*RECORDS TO USE*
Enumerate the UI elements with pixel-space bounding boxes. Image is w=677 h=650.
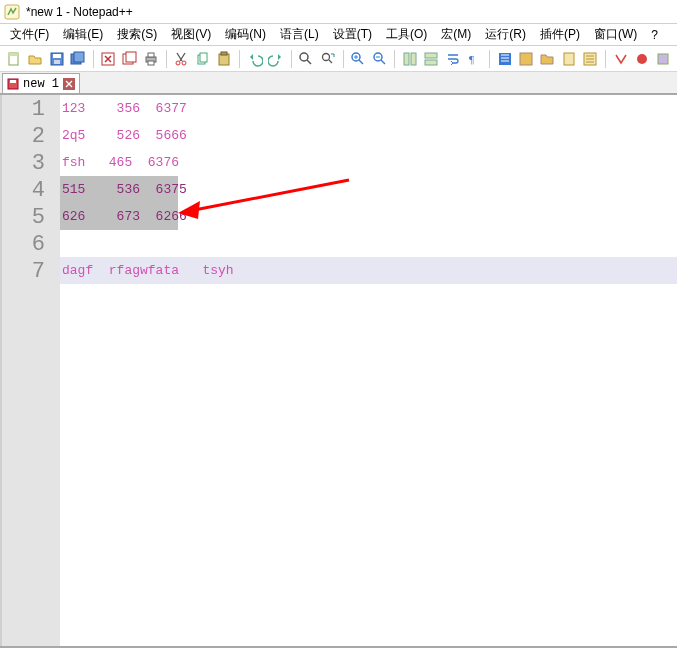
menu-plugins[interactable]: 插件(P) — [534, 24, 586, 45]
line-number: 4 — [5, 178, 45, 203]
code-line: 626 673 6266 — [62, 209, 187, 224]
toolbar-separator — [394, 50, 395, 68]
zoom-out-icon[interactable] — [370, 49, 389, 69]
copy-icon[interactable] — [193, 49, 212, 69]
svg-rect-34 — [658, 54, 668, 64]
menu-window[interactable]: 窗口(W) — [588, 24, 643, 45]
open-file-icon[interactable] — [25, 49, 44, 69]
svg-rect-5 — [54, 60, 60, 64]
menu-settings[interactable]: 设置(T) — [327, 24, 378, 45]
toolbar: ¶ — [0, 46, 677, 72]
toolbar-separator — [605, 50, 606, 68]
menu-bar: 文件(F) 编辑(E) 搜索(S) 视图(V) 编码(N) 语言(L) 设置(T… — [0, 24, 677, 46]
svg-rect-2 — [9, 53, 18, 56]
redo-icon[interactable] — [266, 49, 285, 69]
wrap-icon[interactable] — [443, 49, 462, 69]
menu-file[interactable]: 文件(F) — [4, 24, 55, 45]
play-icon[interactable] — [654, 49, 673, 69]
folder-icon[interactable] — [538, 49, 557, 69]
editor-area: 1 2 3 4 5 6 7 123 356 6377 2q5 526 5666 … — [0, 94, 677, 648]
sync-h-icon[interactable] — [422, 49, 441, 69]
close-all-icon[interactable] — [120, 49, 139, 69]
save-all-icon[interactable] — [68, 49, 87, 69]
svg-rect-24 — [404, 53, 409, 65]
toolbar-separator — [489, 50, 490, 68]
new-file-icon[interactable] — [4, 49, 23, 69]
line-number: 6 — [5, 232, 45, 257]
svg-rect-36 — [10, 80, 16, 83]
unsaved-file-icon — [7, 78, 19, 90]
app-icon — [4, 4, 20, 20]
line-number: 1 — [5, 97, 45, 122]
code-line: fsh 465 6376 — [62, 155, 179, 170]
svg-point-15 — [182, 61, 186, 65]
line-number-gutter: 1 2 3 4 5 6 7 — [0, 95, 60, 646]
toolbar-separator — [166, 50, 167, 68]
svg-point-21 — [322, 53, 329, 60]
svg-text:¶: ¶ — [469, 53, 474, 65]
tab-label: new 1 — [23, 77, 59, 91]
svg-rect-19 — [221, 52, 227, 55]
svg-point-20 — [300, 53, 308, 61]
find-icon[interactable] — [297, 49, 316, 69]
zoom-in-icon[interactable] — [349, 49, 368, 69]
svg-rect-30 — [520, 53, 532, 65]
menu-language[interactable]: 语言(L) — [274, 24, 325, 45]
svg-rect-7 — [74, 52, 84, 62]
record-icon[interactable] — [632, 49, 651, 69]
menu-search[interactable]: 搜索(S) — [111, 24, 163, 45]
menu-run[interactable]: 运行(R) — [479, 24, 532, 45]
close-icon[interactable] — [99, 49, 118, 69]
code-line: 2q5 526 5666 — [62, 128, 187, 143]
code-line: 123 356 6377 — [62, 101, 187, 116]
indent-icon[interactable] — [495, 49, 514, 69]
line-number: 7 — [5, 259, 45, 284]
tab-bar: new 1 — [0, 72, 677, 94]
monitor-icon[interactable] — [611, 49, 630, 69]
replace-icon[interactable] — [318, 49, 337, 69]
cut-icon[interactable] — [172, 49, 191, 69]
window-title: *new 1 - Notepad++ — [26, 5, 133, 19]
svg-rect-13 — [148, 61, 154, 65]
toolbar-separator — [239, 50, 240, 68]
func-list-icon[interactable] — [581, 49, 600, 69]
toolbar-separator — [291, 50, 292, 68]
doc-map-icon[interactable] — [559, 49, 578, 69]
tab-close-icon[interactable] — [63, 78, 75, 90]
svg-rect-10 — [126, 52, 136, 62]
menu-view[interactable]: 视图(V) — [165, 24, 217, 45]
svg-rect-4 — [53, 54, 61, 58]
show-all-icon[interactable]: ¶ — [465, 49, 484, 69]
toolbar-separator — [343, 50, 344, 68]
svg-point-33 — [637, 54, 647, 64]
ud-icon[interactable] — [516, 49, 535, 69]
print-icon[interactable] — [141, 49, 160, 69]
svg-rect-31 — [564, 53, 574, 65]
paste-icon[interactable] — [215, 49, 234, 69]
save-icon[interactable] — [47, 49, 66, 69]
line-number: 2 — [5, 124, 45, 149]
code-line: dagf rfagwfata tsyh — [62, 263, 234, 278]
svg-rect-18 — [219, 54, 229, 65]
line-number: 5 — [5, 205, 45, 230]
undo-icon[interactable] — [245, 49, 264, 69]
svg-point-14 — [176, 61, 180, 65]
menu-encoding[interactable]: 编码(N) — [219, 24, 272, 45]
menu-edit[interactable]: 编辑(E) — [57, 24, 109, 45]
code-line: 515 536 6375 — [62, 182, 187, 197]
menu-macro[interactable]: 宏(M) — [435, 24, 477, 45]
svg-rect-27 — [425, 60, 437, 65]
svg-rect-12 — [148, 53, 154, 57]
svg-rect-25 — [411, 53, 416, 65]
line-number: 3 — [5, 151, 45, 176]
title-bar: *new 1 - Notepad++ — [0, 0, 677, 24]
text-area[interactable]: 123 356 6377 2q5 526 5666 fsh 465 6376 5… — [60, 95, 677, 646]
sync-v-icon[interactable] — [400, 49, 419, 69]
menu-tools[interactable]: 工具(O) — [380, 24, 433, 45]
svg-rect-17 — [200, 53, 207, 62]
tab-new1[interactable]: new 1 — [2, 73, 80, 93]
menu-help[interactable]: ? — [645, 26, 664, 44]
svg-rect-26 — [425, 53, 437, 58]
toolbar-separator — [93, 50, 94, 68]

*WHAT YOU SHOULD DO*
Filter the records down to the lines that contain the string "zoom", and copy those lines.

*WRITTEN RESPONSE*
zoom-out-icon[interactable] — [370, 49, 389, 69]
zoom-in-icon[interactable] — [349, 49, 368, 69]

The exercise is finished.